With moderate caisson disease, Meniere’s syndrome is observed, due to damage to the balance organ and including dizziness, headache, pallor, sweating, nausea, vomiting. Disorders of the gastrointestinal tract are manifested by pain, vomiting and diarrhea. Retinal vascular spasm is accompanied by the appearance of photomorphopsies, “flies” and “fog” in front of the eyes. The severe form is characterized by lower spastic paraplegia, pelvic disorders, impaired sensitivity in the lower half of the body according to the conductor type. Sometimes there are hemiparesis or hemiplegia, headaches, speech disorders, psychotic disorders of a transient nature.

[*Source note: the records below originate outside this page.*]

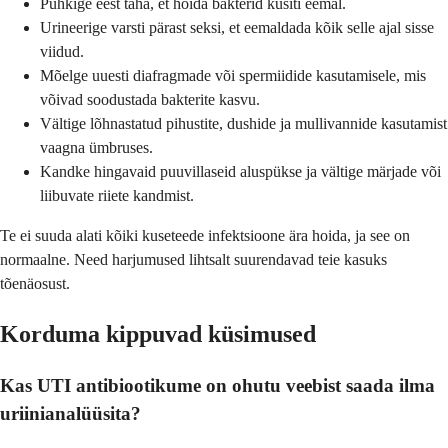
Pühkige eest taha, et hoida bakterid kusiti eemal.
Urineerige varsti pärast seksi, et eemaldada kõik selle ajal sisse
viidud.
Mõelge uuesti diafragmade või spermiidide kasutamisele, mis
võivad soodustada bakterite kasvu.
Vältige lõhnastatud pihustite, dushide ja mullivannide kasutamist
vaagna ümbruses.
Kandke hingavaid puuvillaseid aluspükse ja vältige märjade või
liibuvate riiete kandmist.
Te ei suuda alati kõiki kuseteede infektsioone ära hoida, ja see on
normaalne. Need harjumused lihtsalt suurendavad teie kasuks
tõenäosust.
Korduma kippuvad küsimused
Kas UTI antibiootikume on ohutu veebist saada ilma
uriinianalüüsita?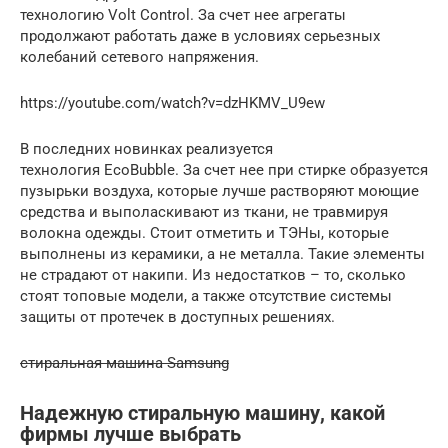
технологию Volt Control. За счет нее агрегаты
продолжают работать даже в условиях серьезных
колебаний сетевого напряжения.
https://youtube.com/watch?v=dzHKMV_U9ew
В последних новинках реализуется
технология EcoBubble. За счет нее при стирке образуется
пузырьки воздуха, которые лучше растворяют моющие
средства и выполаскивают из ткани, не травмируя
волокна одежды. Стоит отметить и ТЭНы, которые
выполнены из керамики, а не металла. Такие элементы
не страдают от накипи. Из недостатков – то, сколько
стоят топовые модели, а также отсутствие системы
защиты от протечек в доступных решениях.
стиральная машина Samsung
Надежную стиральную машину, какой
фирмы лучше выбрать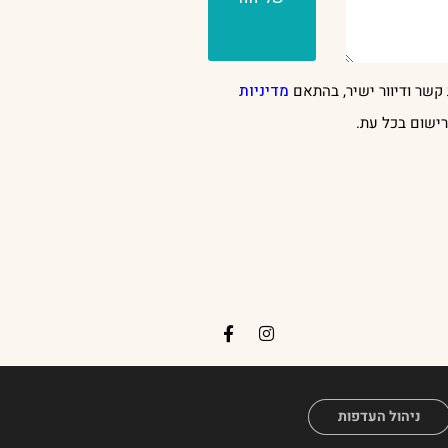
קשר ודיוור ישיר, בהתאם
מדיניות
ישום בכל עת.
H
ניהול העדפות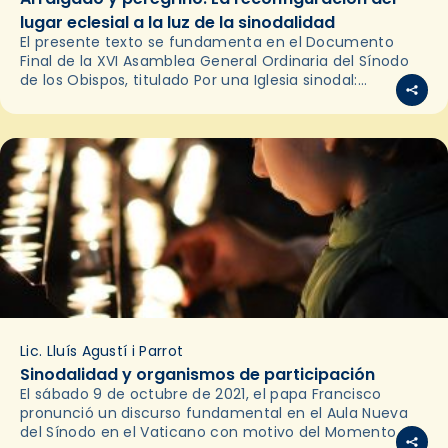
lugar eclesial a la luz de la sinodalidad
El presente texto se fundamenta en el Documento
Final de la XVI Asamblea General Ordinaria del Sínodo
de los Obispos, titulado Por una Iglesia sinodal:
comunión, participación y misión, y se centra…
Lic. Lluís Agustí i Parrot
Sinodalidad y organismos de participación
El sábado 9 de octubre de 2021, el papa Francisco
pronunció un discurso fundamental en el Aula Nueva
del Sínodo en el Vaticano con motivo del Momento de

Cardiovascular and respiratory symptoms are found in severe form and reach the greatest severity in the lethal variant of the disease. Weakness, pallor, shortness of breath, intense chest pain, cough, falling blood pressure are determined. With the progression of symptoms, pulmonary edema develops, breathing becomes frequent, shallow, the pulse slows down, the skin becomes bluish or pale gray. Lung and myocardial infarctions are possible. The lethal form is accompanied by acute heart failure, asphyxia due to blockage of pulmonary circulation or violation of the regulation of respiration by the medulla oblongata.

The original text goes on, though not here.